Even some artefacts might be natural. Archaelogists regularly go fieldwalking and pick up anything interesting that has been ploughed to the surface. I tend to be better at spotting flint. There is often a lot of flint in a field but not all of it has been worked. Sometimes it’s easy to spot worked pieces, but sometimes a plough will whack a piece of flint and break it. Now when I find that piece how do I know if a human intentionally made it, or if it was just an accidental impact? Sometimes I don’t.
Often I do by examining the impact. This can be compared with other flint tools — but here’s the thing — they’re not ancient flint tools. There’s a branch of archaeology called experimental archaeology which specialises in trying to recreate objects from the past. So when we look at ancient artefacts we compare them with observed processes. Modern archaeology is built around experiment, observation and ethnography. It’s not enough to say something looks designed, you should also refer to why and how you think an item was created.
This is the issue that creationism ducks, because it relies on a lack of observation. No-one has seen a new species created from raw firmament and no idea of how the process works, which is why Egnor is exactly wrong when he concludes: “Although we have no direct scientific knowledge of the designers of either the Antikythera mechanism or of the nanotechnology in living cells, the inference to design, by analogy to modern human design, is reasonable and is valid scientific methodology.”
If you’d like to see some experimental archaeology in action there’s:
Butser Farm
Flag Fen
Lothene Experimental Archaeology group
and masses of links at Google.

Surely a more accurate analogy for him would be, ‘If you stuck a group of scientists in a room with a pretty stone then, with nothing from the outside world, they would conclude there was a Creator’… which they wouldn’t.
Good post. Of course, one key difference between archaeologists and creationists is that archaeologists do have some knowledge of the designers – they know the designers were human. Since they know something about humans they have some idea of what to look for when determining if a found artifact was designed. Creationists know nothing about their “designer” (except perhaps that he works in “mysterious ways”), and so they have no idea what to look for.

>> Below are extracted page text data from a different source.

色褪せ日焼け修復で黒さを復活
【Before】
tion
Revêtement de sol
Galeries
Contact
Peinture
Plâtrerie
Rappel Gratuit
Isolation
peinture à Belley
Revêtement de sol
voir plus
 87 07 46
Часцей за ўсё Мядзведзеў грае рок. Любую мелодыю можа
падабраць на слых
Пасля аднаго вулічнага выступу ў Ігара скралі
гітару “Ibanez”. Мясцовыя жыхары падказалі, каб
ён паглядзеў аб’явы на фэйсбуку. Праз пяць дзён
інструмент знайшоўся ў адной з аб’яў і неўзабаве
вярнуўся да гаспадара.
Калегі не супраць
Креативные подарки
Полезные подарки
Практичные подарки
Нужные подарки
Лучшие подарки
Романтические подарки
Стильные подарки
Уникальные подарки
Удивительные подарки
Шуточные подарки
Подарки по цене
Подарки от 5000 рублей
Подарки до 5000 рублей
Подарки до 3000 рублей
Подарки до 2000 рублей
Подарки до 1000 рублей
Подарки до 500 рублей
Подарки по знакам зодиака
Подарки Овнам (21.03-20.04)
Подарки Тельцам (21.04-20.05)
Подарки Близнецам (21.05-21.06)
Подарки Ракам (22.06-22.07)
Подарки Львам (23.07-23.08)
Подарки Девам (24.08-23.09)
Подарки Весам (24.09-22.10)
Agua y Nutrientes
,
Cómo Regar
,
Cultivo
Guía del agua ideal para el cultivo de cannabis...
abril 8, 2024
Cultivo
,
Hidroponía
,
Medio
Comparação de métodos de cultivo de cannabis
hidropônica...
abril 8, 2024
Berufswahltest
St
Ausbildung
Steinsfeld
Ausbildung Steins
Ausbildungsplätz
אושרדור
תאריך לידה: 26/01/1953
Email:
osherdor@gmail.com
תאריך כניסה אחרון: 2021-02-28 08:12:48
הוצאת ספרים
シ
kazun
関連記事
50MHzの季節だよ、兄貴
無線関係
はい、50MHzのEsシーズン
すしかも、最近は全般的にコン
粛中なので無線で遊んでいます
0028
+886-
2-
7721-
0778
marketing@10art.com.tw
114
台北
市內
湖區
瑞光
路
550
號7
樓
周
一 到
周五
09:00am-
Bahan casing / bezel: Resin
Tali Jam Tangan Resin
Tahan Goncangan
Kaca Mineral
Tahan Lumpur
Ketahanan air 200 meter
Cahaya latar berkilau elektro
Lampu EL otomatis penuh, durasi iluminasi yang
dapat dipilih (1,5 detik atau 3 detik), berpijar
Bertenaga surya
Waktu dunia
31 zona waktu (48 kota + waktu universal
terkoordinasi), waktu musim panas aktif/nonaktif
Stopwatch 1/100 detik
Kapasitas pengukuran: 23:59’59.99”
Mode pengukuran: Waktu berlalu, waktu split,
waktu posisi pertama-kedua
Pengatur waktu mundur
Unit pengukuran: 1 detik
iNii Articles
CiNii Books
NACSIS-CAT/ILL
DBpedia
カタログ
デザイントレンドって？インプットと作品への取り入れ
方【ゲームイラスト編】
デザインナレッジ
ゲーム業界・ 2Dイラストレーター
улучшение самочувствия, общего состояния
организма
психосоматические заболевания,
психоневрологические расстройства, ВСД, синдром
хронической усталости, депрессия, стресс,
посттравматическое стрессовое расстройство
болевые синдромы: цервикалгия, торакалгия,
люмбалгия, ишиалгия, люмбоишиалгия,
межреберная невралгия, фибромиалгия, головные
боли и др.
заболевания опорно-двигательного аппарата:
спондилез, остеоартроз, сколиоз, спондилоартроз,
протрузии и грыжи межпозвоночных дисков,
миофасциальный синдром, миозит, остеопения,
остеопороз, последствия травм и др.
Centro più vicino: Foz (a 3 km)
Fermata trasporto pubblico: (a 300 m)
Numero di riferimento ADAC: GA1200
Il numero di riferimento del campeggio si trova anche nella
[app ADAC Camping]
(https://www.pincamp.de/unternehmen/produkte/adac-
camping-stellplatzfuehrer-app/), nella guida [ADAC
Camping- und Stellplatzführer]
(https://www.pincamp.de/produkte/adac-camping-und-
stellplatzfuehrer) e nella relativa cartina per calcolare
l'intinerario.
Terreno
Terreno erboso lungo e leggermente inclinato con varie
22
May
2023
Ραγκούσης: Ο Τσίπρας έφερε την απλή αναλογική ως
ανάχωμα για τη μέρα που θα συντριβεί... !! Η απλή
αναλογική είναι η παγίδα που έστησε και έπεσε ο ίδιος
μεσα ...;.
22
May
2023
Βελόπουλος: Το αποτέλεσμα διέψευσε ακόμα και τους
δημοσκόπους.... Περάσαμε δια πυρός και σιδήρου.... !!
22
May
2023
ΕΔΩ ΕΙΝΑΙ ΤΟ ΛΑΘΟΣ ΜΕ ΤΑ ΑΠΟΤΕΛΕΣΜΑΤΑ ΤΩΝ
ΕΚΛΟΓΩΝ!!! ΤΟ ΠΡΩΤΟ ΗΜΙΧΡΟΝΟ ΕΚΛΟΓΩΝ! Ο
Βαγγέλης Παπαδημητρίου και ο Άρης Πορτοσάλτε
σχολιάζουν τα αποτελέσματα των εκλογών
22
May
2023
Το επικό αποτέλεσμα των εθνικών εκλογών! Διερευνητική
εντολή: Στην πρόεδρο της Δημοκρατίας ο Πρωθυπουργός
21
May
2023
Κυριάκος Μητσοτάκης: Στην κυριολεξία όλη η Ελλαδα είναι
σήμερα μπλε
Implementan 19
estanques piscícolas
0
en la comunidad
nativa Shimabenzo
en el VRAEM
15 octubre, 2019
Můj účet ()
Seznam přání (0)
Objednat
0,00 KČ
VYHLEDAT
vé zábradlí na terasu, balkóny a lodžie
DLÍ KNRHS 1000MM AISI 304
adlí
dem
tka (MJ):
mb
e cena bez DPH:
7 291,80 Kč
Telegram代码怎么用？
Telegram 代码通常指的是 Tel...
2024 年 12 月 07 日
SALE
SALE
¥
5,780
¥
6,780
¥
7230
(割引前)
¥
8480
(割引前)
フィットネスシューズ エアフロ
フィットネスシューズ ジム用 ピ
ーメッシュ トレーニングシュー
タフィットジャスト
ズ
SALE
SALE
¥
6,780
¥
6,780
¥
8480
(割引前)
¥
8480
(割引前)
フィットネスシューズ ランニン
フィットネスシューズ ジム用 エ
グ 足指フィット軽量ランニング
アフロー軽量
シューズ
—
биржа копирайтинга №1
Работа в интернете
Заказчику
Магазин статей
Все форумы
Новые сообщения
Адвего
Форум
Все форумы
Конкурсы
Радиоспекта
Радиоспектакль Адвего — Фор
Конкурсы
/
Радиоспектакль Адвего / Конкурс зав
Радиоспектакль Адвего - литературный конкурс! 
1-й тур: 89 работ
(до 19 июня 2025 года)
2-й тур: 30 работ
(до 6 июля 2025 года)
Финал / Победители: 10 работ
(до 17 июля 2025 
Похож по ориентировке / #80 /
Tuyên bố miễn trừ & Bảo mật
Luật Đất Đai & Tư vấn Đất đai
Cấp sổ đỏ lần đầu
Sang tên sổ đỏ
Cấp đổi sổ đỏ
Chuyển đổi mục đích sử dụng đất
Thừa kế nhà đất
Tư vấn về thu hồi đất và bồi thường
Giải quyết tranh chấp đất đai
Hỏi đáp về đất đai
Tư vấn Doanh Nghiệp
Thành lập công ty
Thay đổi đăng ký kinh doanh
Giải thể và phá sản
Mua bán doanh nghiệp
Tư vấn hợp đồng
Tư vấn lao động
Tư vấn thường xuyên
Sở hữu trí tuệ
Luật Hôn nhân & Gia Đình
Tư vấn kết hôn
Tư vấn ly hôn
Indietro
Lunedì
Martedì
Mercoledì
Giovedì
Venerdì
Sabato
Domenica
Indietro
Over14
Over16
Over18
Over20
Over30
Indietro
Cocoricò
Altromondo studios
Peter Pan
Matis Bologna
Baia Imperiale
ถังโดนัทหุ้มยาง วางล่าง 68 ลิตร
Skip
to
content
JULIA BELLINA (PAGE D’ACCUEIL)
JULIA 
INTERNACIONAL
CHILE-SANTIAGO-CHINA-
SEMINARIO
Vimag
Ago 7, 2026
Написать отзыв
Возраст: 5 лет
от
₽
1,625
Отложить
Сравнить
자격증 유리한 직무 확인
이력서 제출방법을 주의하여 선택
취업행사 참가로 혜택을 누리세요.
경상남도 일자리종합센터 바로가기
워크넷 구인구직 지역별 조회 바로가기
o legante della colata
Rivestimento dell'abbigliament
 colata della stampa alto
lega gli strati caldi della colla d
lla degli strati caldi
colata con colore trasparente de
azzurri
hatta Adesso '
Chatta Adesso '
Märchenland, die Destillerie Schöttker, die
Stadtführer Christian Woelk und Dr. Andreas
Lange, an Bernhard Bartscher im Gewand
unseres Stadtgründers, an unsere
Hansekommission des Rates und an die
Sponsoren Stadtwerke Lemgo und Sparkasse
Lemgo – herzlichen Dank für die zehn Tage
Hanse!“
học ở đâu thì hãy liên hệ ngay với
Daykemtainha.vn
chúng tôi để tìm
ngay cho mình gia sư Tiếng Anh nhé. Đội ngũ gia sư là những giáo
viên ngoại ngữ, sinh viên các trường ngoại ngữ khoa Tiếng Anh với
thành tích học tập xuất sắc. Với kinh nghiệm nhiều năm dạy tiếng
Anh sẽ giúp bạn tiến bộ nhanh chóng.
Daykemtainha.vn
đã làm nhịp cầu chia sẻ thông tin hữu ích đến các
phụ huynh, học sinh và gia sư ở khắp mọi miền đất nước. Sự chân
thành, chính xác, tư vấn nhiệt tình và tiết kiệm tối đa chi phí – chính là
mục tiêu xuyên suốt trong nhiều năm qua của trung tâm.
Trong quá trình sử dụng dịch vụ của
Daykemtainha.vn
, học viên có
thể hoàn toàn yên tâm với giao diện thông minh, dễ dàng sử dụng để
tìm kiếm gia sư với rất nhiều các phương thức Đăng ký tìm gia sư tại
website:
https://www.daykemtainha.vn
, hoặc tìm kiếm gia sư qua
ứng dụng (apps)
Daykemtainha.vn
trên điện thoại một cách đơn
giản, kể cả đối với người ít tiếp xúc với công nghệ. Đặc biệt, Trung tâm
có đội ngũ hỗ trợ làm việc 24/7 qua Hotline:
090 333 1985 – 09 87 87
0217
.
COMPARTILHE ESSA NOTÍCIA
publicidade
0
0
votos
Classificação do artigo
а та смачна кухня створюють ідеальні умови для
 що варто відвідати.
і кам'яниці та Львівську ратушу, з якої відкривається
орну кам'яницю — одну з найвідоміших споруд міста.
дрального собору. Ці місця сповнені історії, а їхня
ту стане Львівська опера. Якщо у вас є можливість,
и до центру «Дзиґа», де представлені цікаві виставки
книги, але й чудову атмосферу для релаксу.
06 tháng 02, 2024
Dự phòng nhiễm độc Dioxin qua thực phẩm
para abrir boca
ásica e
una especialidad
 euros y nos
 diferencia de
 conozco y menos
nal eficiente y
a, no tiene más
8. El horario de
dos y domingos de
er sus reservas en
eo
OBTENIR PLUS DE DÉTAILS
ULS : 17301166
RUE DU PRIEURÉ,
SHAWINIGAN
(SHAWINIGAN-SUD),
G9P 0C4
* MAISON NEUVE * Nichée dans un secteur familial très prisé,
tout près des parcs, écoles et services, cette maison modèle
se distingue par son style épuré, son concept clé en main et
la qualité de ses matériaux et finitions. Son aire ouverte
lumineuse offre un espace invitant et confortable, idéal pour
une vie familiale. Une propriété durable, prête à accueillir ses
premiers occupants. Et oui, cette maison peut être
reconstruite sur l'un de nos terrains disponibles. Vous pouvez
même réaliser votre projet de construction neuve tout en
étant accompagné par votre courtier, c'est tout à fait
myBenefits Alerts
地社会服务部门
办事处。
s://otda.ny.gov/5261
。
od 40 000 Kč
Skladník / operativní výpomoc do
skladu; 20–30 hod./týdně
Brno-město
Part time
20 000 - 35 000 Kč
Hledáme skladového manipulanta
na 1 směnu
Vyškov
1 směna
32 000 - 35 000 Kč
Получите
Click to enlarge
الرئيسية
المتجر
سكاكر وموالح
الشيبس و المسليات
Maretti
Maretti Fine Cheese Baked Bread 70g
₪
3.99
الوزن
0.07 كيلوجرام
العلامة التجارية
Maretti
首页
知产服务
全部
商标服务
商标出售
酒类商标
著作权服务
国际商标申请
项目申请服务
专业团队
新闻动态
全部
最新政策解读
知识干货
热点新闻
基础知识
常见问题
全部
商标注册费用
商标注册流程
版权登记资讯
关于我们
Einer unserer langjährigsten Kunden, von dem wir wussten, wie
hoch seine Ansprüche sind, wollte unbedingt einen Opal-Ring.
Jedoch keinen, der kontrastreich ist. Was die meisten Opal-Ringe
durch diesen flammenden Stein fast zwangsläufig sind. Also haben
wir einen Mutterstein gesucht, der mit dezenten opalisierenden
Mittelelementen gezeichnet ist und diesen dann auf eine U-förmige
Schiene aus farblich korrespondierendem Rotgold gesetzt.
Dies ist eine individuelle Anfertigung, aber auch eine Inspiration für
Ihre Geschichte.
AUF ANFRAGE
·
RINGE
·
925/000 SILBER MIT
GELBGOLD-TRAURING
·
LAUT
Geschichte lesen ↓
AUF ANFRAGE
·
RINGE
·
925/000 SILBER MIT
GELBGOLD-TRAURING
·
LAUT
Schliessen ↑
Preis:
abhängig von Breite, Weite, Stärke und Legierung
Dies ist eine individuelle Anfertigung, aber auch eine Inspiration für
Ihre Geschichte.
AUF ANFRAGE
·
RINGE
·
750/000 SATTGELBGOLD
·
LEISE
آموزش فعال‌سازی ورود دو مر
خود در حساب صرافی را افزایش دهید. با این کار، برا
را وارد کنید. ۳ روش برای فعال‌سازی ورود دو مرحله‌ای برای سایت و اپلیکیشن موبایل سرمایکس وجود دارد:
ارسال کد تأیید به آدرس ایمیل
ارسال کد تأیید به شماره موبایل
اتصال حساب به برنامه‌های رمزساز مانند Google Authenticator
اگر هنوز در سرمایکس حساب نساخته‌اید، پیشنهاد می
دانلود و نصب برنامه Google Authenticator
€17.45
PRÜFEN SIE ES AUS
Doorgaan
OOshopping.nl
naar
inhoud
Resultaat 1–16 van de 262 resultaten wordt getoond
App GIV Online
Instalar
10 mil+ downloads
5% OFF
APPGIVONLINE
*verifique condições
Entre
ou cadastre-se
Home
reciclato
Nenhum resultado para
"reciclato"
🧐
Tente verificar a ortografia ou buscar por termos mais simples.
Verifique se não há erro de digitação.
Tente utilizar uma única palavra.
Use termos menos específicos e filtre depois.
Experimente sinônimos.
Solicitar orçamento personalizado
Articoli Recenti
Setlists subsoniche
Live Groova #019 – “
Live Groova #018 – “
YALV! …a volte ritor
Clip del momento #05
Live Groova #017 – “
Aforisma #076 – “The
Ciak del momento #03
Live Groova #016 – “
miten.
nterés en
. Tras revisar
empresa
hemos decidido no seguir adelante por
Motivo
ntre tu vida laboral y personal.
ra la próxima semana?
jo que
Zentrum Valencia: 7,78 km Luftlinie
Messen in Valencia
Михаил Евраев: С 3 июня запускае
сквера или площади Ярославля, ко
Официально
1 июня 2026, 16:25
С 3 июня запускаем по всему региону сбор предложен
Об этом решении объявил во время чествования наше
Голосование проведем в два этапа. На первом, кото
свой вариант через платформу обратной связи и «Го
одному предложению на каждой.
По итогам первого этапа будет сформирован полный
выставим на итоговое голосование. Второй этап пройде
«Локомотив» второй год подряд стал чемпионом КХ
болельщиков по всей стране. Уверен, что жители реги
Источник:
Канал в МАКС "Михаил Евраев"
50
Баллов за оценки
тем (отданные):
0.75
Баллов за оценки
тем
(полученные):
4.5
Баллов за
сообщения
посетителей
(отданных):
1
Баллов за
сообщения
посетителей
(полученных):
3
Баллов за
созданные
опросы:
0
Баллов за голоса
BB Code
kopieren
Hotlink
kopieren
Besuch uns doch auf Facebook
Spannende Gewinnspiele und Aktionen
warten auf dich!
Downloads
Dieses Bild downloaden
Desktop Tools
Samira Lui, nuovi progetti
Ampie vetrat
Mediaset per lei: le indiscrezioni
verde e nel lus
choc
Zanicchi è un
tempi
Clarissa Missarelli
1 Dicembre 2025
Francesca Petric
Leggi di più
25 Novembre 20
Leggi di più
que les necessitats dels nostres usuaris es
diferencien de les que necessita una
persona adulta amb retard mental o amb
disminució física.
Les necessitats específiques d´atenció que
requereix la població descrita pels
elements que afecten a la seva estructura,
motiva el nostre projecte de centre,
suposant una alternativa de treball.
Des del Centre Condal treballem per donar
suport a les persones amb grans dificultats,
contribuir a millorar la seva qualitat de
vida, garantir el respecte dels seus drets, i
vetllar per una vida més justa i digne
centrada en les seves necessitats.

I wrote before about SETI, archeology and other sciences.
They’re quite like me on my first prehistoric dig, really; because I was looking for designed things, I found them, in river cobbles, cracked rocks… It’s something I’ve found recently, as a lot of people have been trying to save my soul from Humanism; because they presume there is a Creator, they find It wherever they look and can’t think past it.
I think they’re fair comments, and because archaeology is the search for traces of humanity in the past I can see why “what is this artefact?” rather than “is this an artefact?” is the first question that people ask. There’s no shame in not having much idea about archaelogical theory. It’s not something you come across everyday and there’s plenty I don’t know about, like 19th century French literature.
The reason I don’t have sympathy is that I don’t habitually berate French Lit. scholars in the media with my phony expertise. Which is all just an excuse to steal a joke from the Reduced Shakespeare Company.